Do you still carry them and give them out at meetings?
Do you ever look at the business cards you’ve collected?
I don’t think they’re needed anymore. If they’re not actually dead, at the very least they’re on life support, offered only during those brief encounters on the plane or train that we hope might turn into a multi-million deal (which never happened to me, even when I did have my business cards to hand).
Surely it’s more useful, nowadays, to embroider your email address on your clothes (rather than wearing Hugo’s, or Giorgio’s or Gianni’s name), or to tattoo your email address on your forehead. An email address is everything, the be all and end all of identity. It’s both necessary and sufficient in the business world, and it doesn’t need to be printed on a card.
In any case I keep forgetting to carry my business cards (I’m useless with accessories and have never been able to hang on to an umbrella for more than a week) but no one seems to mind if I don’t have one.
It was different two or three decades ago, and I remember how much it meant to me when I was given my first pack of smooth white cards. I’d just been promoted from programmer to consultant at Hoskyns, back in the mid 1980s, and one of the privileges of this promotion was the printing of a pack of business cards bearing name and job title. Perhaps for me, given that I cannot drive, it was more alluring a benefit that the company car that I could expect two promotions later. I was suddenly someone and I had a small rectangle of stiff white card to prove it. And the company was endorsing me by putting my name next to their logo and their place of business. I belonged.
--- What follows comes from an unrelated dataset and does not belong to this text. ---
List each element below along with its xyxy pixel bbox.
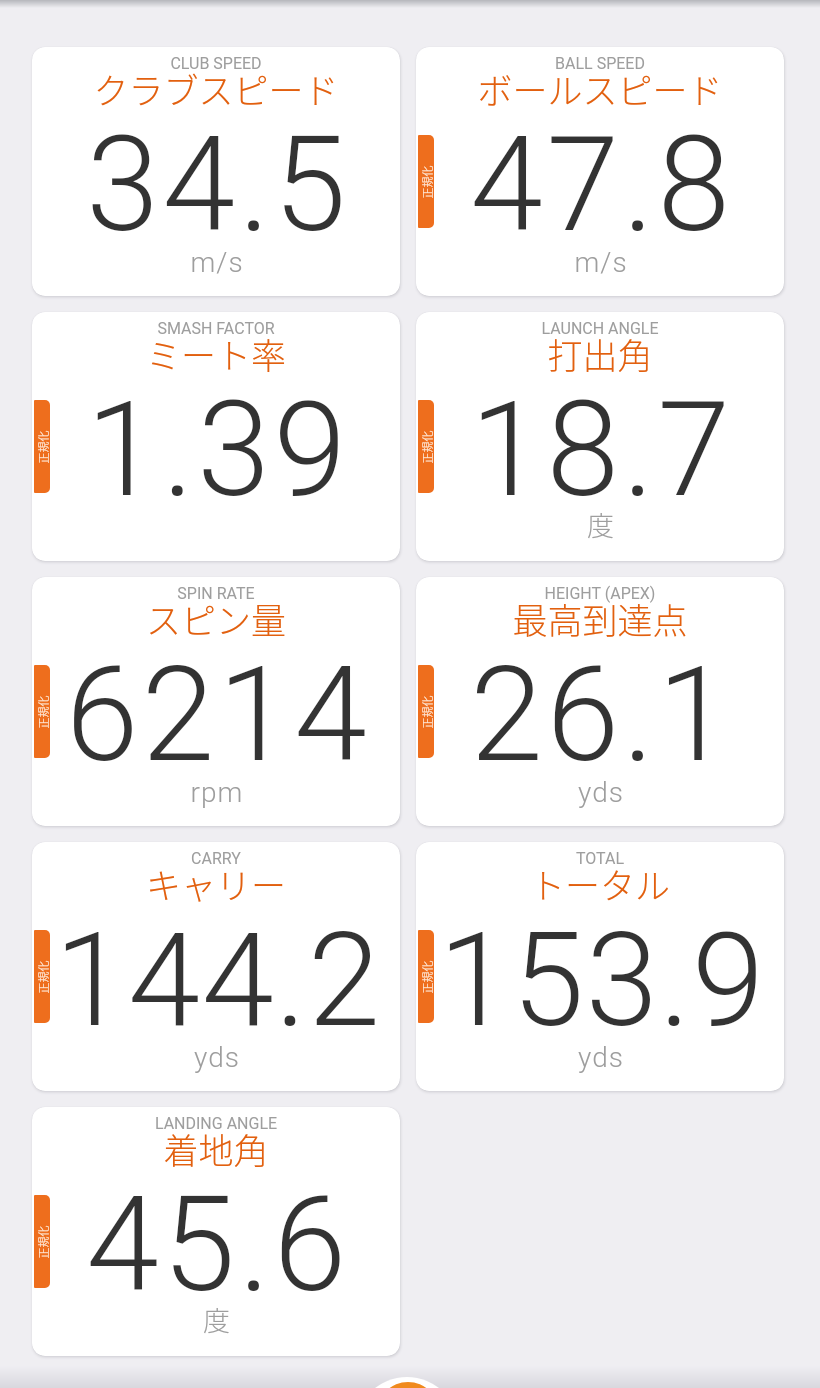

Over the years I learnt to carry them wherever I went. You never knew when it might be sensible to hand one out. In Asia I learned to offer them (as one must offer anything of value) with two hands rather than one, and in the Germanic world I learned to bow slightly and click my heels. Card giving was the prelude or coda to every important business meeting.
When I started my own company in 1992 I remember being told by a wiser older entrepreneur that you should never throw away a business card, so I kept them in their hundreds and thousands, and once a year I used to organise them alphabetically into business card folders or rolls, but I have never looked inside them since. I regularly passed on the same advice and am still, out of habit, prone to mutter to my junior colleagues, ‘Don’t forget your business cards’, as we set out for a meeting.
Twenty-three years of hoarding business cards
But I don’t think they matter anymore. And they don’t have the same status-conferring appeal. Or if they do, I still don’t see the point of them. They were principally a means of conveying name, address and telephone number, then fax number, then in more recent times email address and website. They had brand implications too. You could choose a heavier, more expensive card, or try to do something imaginative and cool. But everyone I nowadays meet already knows who I am, what my name is, and how to get hold of me, or can very easily find out without adding my card to their dusty stack.
There are Apps, too, for the harvesting of identities at conferences (reading data from those tags you’re forced to hang from your neck) and there are a dozen other ways of keeping track of the people you’ve met. Cards play a minor, disappearing role.
But still, I won’t be throwing away my pile. I am a hoarder by nature, and, who knows, one day there’s a card in the pile that might prove useful.